En somme, le premier spectacle solo de Virginie Fortin, Du bruit dans le cosmos, fait beaucoup de bien.

Virginie Fortin : se remettre (drôlement) en question

CRITIQUE / Elle a le filon, le talent, l’aisance, l’originalité, la modestie bien placée. On pourrait aussi dire qu’elle a, dans son humour, un petit côté britannique, notamment lorsqu’elle s’appuie sur des questionnements très philosophiques pour en faire ressortir, avec un certain flegme, toute l’absurdité. Elle est encore un peu tiraillée entre la comédienne, l’improvisatrice et l’humoriste, mais elle est en bonne voie de bien tenir chacune à sa place.

En somme, le premier spectacle solo de Virginie Fortin, Du bruit dans le cosmos, fait beaucoup de bien. Parce qu’il n’est pas soumis à la dictature du punch-line à toutes les répliques. Parce qu’il s’attarde sur des thèmes auxquels on devrait réfléchir plus souvent. Parce qu’il s’éloigne de cette lassante tendance de l’humour nombriliste en nous rappelant, avec une savoureuse ironie, que nos petits problèmes sont des fractions de poussières à l’échelle de l’univers.

« Même Ludivine flotte dans l’espace! » rappellera l’humoriste, en replaçant l’engouement pour la série Fugueuse dans une perspective astrophysique, un procédé auquel elle recourra souvent et qui fait merveilleusement mouche. Par exemple lorsqu’elle compare les êtres humains, vus du cosmos, à des « bactéries avec des cartes Inspire ».
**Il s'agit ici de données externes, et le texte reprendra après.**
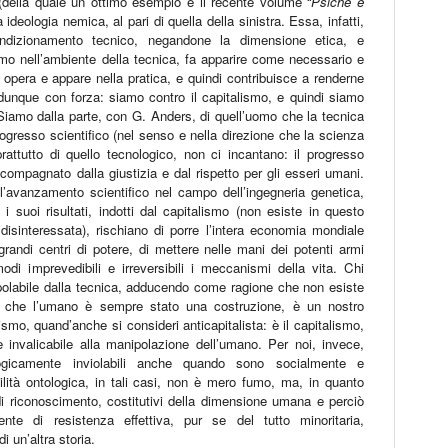
 (della quale un ottimo esempio è il recente volume “
Psiche e
 ideologia nemica, al pari di quella della sinistra. Essa, infatti,
ondizionamento tecnico, negandone la dimensione etica, e
smo nell’ambiente della tecnica, fa apparire come necessario e
mo opera e appare nella pratica, e quindi contribuisce a renderne
unque con forza: siamo contro il capitalismo, e quindi siamo
Siamo dalla parte, con G. Anders, di quell’uomo che la tecnica
ogresso scientifico (nel senso e nella direzione che la scienza
ttutto di quello tecnologico, non ci incantano: il progresso
compagnato dalla giustizia e dal rispetto per gli esseri umani.
’avanzamento scientifico nel campo dell’ingegneria genetica,
 suoi risultati, indotti dal capitalismo (non esiste in questo
disinteressata), rischiano di porre l’intera economia mondiale
 grandi centri di potere, di mettere nelle mani dei potenti armi
odi imprevedibili e irreversibili i meccanismi della vita. Chi
olabile dalla tecnica, adducendo come ragione che non esiste
e che l’umano è sempre stato una costruzione, è un nostro
mo, quand’anche si consideri anticapitalista: è il capitalismo,
e invalicabile alla manipolazione dell’umano. Per noi, invece,
logicamente inviolabili anche quando sono socialmente e
bilità ontologica, in tali casi, non è mero fumo, ma, in quanto
 di riconoscimento, costitutivi della dimensione umana e perciò
nte di resistenza effettiva, pur se del tutto minoritaria,
 un’altra storia.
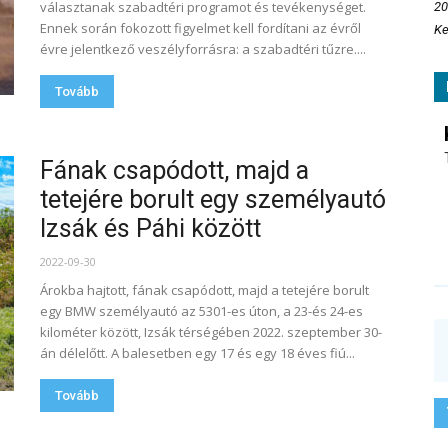
választanak szabadtéri programot és tevékenységet.
20
Ennek során fokozott figyelmet kell fordítani az évről
Ke
évre jelentkező veszélyforrásra: a szabadtéri tűzre....
Tovább
Fának csapódott, majd a
tetejére borult egy személyautó
Izsák és Páhi között
2022-09-30
Árokba hajtott, fának csapódott, majd a tetejére borult
egy BMW személyautó az 5301-es úton, a 23-és 24-es
kilométer között, Izsák térségében 2022. szeptember 30-
án délelőtt. A balesetben egy 17 és egy 18 éves fiú...
Tovább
Oubliant son micro, son personnage de scène fera d’ailleurs une belle crise d’angoisse, dès les premières minutes, devant cet espace infini qui nous entoure. Un des moments où l’actrice l’emporte temporairement sur l’humoriste. Pas catastrophique, mais assez décalé pour qu’on sente qu’on n’est plus sur le bon disque. Un égarement qui se reproduira un peu aussi dans son sketch sur la différence entre cool et hot, mais qu’elle désamorcera magnifiquement avec sa réplique finale.

À sa défense, on pourrait dire que Virginie ne craint pas les moments de silence ni les froids, car elle en balance volontairement plusieurs au visage de ses ouailles.
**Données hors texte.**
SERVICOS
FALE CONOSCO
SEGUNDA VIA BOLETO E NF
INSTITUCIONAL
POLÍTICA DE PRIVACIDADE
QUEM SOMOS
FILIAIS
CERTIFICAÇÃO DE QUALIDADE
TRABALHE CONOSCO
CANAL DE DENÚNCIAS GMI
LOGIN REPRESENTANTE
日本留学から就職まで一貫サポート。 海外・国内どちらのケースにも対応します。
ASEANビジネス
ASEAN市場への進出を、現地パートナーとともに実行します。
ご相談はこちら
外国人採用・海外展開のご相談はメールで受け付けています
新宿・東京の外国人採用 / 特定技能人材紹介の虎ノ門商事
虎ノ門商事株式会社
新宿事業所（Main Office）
Elle va même au-devant des coups, en reconnaissant que son public aura peut-être besoin de vacances après son show et que sa prestation manque peut-être d’anecdotes… avant d’en livrer une qui fera prendre conscience que, finalement, avec l’humour engagé, on ne rit peut-être pas à toutes les répliques, mais on se sent vraiment moins niaiseux.

Rectitude gauchiste

Un de ses meilleurs coups est celui où elle regarde les êtres humains par la lorgnette d’extra-terrestres qui mettraient la main sur les messages enfermés dans la sonde Voyager, se servant de véritables informations pour mettre en exergue l’opération de relations publiques derrière. Ses parallèles avec les réseaux sociaux sont bien envoyés et ses tentatives d’expliquer l’argent aux habitants d’autres planètes sont remplies de beaux éclairs de lucidité.

La surconsommation, la superficialité, les abus du marketing passeront aussi dans son tordeur, sans qu’elle s’épargne elle-même.
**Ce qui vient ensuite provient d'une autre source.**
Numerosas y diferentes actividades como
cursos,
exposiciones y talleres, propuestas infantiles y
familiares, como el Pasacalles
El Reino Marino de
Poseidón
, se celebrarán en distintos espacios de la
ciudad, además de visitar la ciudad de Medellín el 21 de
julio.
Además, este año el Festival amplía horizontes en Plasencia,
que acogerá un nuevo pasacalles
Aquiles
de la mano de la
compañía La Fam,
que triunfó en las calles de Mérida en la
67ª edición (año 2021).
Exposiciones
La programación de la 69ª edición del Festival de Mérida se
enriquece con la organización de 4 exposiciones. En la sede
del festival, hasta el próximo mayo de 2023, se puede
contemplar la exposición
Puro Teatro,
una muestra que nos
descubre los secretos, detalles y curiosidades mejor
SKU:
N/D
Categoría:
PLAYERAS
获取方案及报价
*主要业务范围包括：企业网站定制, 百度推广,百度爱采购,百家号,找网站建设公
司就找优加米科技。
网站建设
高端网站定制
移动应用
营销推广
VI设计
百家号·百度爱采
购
Très réussi également, ce passage où elle reprend une de ses premières blagues sur un itinérant, pas très politiquement correcte, avant de nous la refaire dans un carcan de rectitude gauchiste. Une belle façon d’aborder indirectement les abus de susceptibilités qui affligent notre époque.

Improvisatrice hors pair, Virginie pourrait se permettre d’en user davantage (si jamais elle voulait allonger un peu son spectacle). Sa façon de recadrer le spectateur qui mange ses croustilles trop bruyamment était du grand art : « Ah vous avez déjà vu le spectacle deux fois? C’est pour ça que ça ne vous dérange pas de manquer des bouts à cause des crounchs… »

Si l’humoriste livre son spectacle avec beaucoup de souffle (100 minutes sans pause), la densité du propos mériterait quand même un entracte. Une possibilité à soupeser… si elle souhaite que son public n’ait pas besoin de vacances après.